* YOUR GOAL *
Search the data for the string "ユニクロ" and copy each line in which it appears.
[GIVEN RECORDS Boundary: Start]
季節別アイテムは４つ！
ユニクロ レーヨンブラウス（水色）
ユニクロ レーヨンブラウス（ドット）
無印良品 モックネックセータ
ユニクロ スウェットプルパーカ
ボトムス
[GIVEN RECORDS Boundary: End]
* RESULT BELOW *
ユニクロ レーヨンブラウス（水色）
ユニクロ レーヨンブラウス（ドット）
ユニクロ スウェットプルパーカ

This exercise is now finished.